Lagi-lagi
dia hanya melewatiku, gumamku. Aku memang sudah sering hanya dilewati olehnya
tanpa pernah menoleh sedikitpun kearahku. Dia terlalu sibuk dengan benda-benda
di sekitarnya. Kertas-kertas yang berhamburan, buku-buku pekerjaannya,
handphone yang tak pernah jauh dari tubuhnya dan laptop yang tak pernah lepas
dari tangannya. Sedangkan aku, aku hanya ditaruhnya disudut lemarinya. Katanya,
aku akan aman di sana. Kecuali debu yang sudah sangat tebal menyelimutiku.
Dia
memang menyukaiku, namun ia jarang sekali menggunakan aku. Padahal aku sangat
berguna untuknya. Bagian dalam diriku yang akan menjadi ilmu dan pedoman
baginya. Namun, dia sudah terlalu sibuk dengan hal-hal yang menyenangkan
baginya.
Sudah
beberapa bulan ia tidak pernah menyentuhkan dan membiarkan debu menempel
dikulitku.

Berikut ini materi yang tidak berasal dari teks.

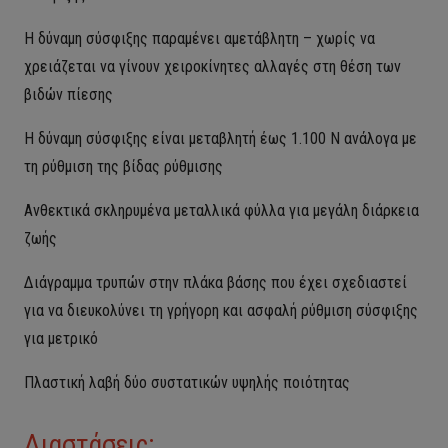
Η δύναμη σύσφιξης παραμένει αμετάβλητη – χωρίς να
χρειάζεται να γίνουν χειροκίνητες αλλαγές στη θέση των
βιδών πίεσης
Η δύναμη σύσφιξης είναι μεταβλητή έως 1.100 N ανάλογα με
τη ρύθμιση της βίδας ρύθμισης
Ανθεκτικά σκληρυμένα μεταλλικά φύλλα για μεγάλη διάρκεια
ζωής
Διάγραμμα τρυπών στην πλάκα βάσης που έχει σχεδιαστεί
για να διευκολύνει τη γρήγορη και ασφαλή ρύθμιση σύσφιξης
για μετρικό
Πλαστική λαβή δύο συστατικών υψηλής ποιότητας
Διαστάσεις;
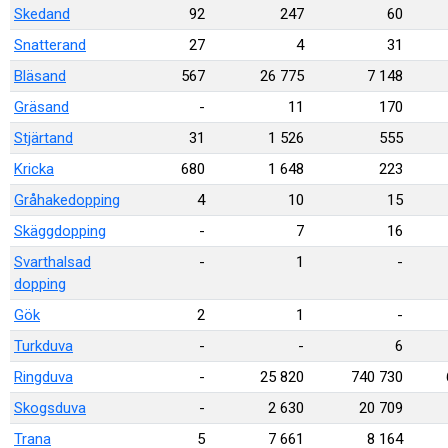
Skedand
92
247
60
Snatterand
27
4
31
Bläsand
567
26 775
7 148
Gräsand
-
11
170
Stjärtand
31
1 526
555
Kricka
680
1 648
223
Gråhakedopping
4
10
15
Skäggdopping
-
7
16
Svarthalsad
-
1
-
dopping
Gök
2
1
-
Turkduva
-
-
6
Ringduva
-
25 820
740 730
Skogsduva
-
2 630
20 709
Trana
5
7 661
8 164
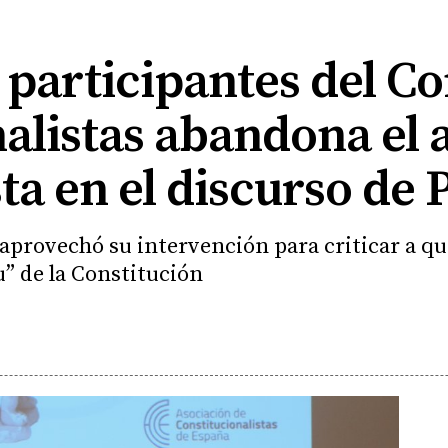
participantes del C
alistas abandona el 
a en el discurso de 
 aprovechó su intervención para criticar a qui
tu” de la Constitución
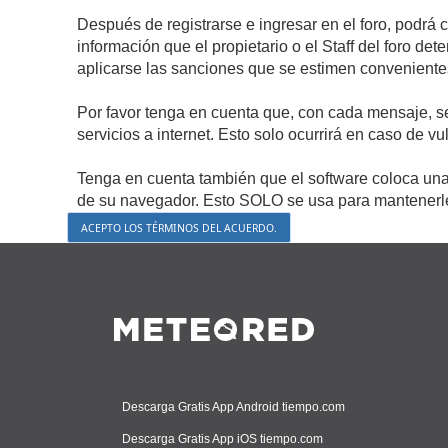
Después de registrarse e ingresar en el foro, podrá 
información que el propietario o el Staff del foro d
aplicarse las sanciones que se estimen conveniente
Por favor tenga en cuenta que, con cada mensaje, s
servicios a internet. Esto solo ocurrirá en caso de v
Tenga en cuenta también que el software coloca una 
de su navegador. Esto SOLO se usa para mantenerle 
Descarga Gratis App Android tiempo.com
Descarga Gratis App iOS tiempo.com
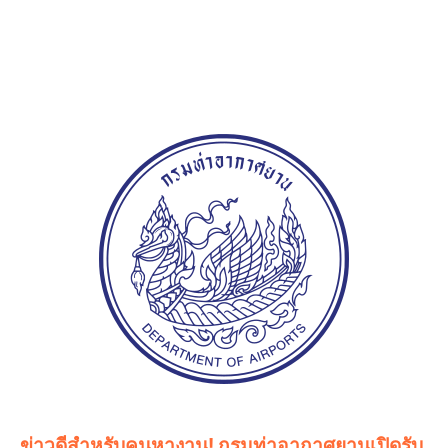
ข่าวดีสำหรับคนหางาน! กรมท่าอากาศยานเปิดรับ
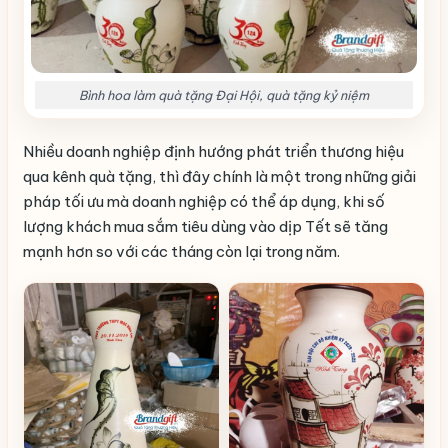
Bình hoa làm quà tặng Đại Hội, quà tặng kỷ niệm
Nhiều doanh nghiệp định hướng phát triển thương hiệu
qua kênh quà tặng, thì đây chính là một trong những giải
pháp tối ưu mà doanh nghiệp có thể áp dụng, khi số
lượng khách mua sắm tiêu dùng vào dịp Tết sẽ tăng
mạnh hơn so với các tháng còn lại trong năm.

Rasanya aku ingin sekali berteriak. “Baca aku satu halaman saja atau
setidaknya bersihkan debu ditubuhku!!!”. Aku ingin sekali ia mendengar
teriakanku ini. Namun, ia terlalu asyik mendengarkan semua lagu favoritnya
dengan headset. Ia sama sekali tidak pernah mendengarkanku.
Ingin
sekali rasanya hal ini kuadukan kepada Tuhan, dia sudah terlalu melupakan hal
yang seharusnya diingat. Dia terlalu asyik dengan dunianya. Tuhan, tolong
ingatkan dia, dia tidak hanya harus mengurus kehidupannya di dunia, melainkan
dia juga harus mempersiapkan bekalnya untuk kembali ke alam baka nanti, dan
akulah orangnya yang dapat memberinya bekal itu, do’aku kepada Tuhan.
Namun,
sepertinya Tuhan belum menjawab do’aku. Ia masih saja mengisi waktunya dengan
pekerjaan dunianya. Aku menangis. Disudut lemari ini aku menangis. Aku seperti
benda yang tidak ada gunanya. Padahal yang kuinginkan hanyalah dia juga
memperhatikanku. Mengusap debu ditubuhku dan membaca aku walaupun hanya satu
halaman. Aku sangat bermanfaat baginya.
Aku
merasakan sebuah tangan sedang mengangkatku. Dia mengangkatku dan membersihkan
debu ditubuhku. Ia melap tubuhku dengan kertas lembut berwarna putih. Betapa
senangnya aku saat ini. Aku merasakan sapuan demi sapuannya saat membersihkan
debu ditubuhku. Lalu ia membawaku dan membuka bagian depan tubuhku. Dia mulai
mengucapkan Ta’awudz dan Basmalah. Matanya mulai menatap setiap huruf yang ada
padaku dan membacanya dengan merdu meski tak semerdu seorang Qori atau Qoriah.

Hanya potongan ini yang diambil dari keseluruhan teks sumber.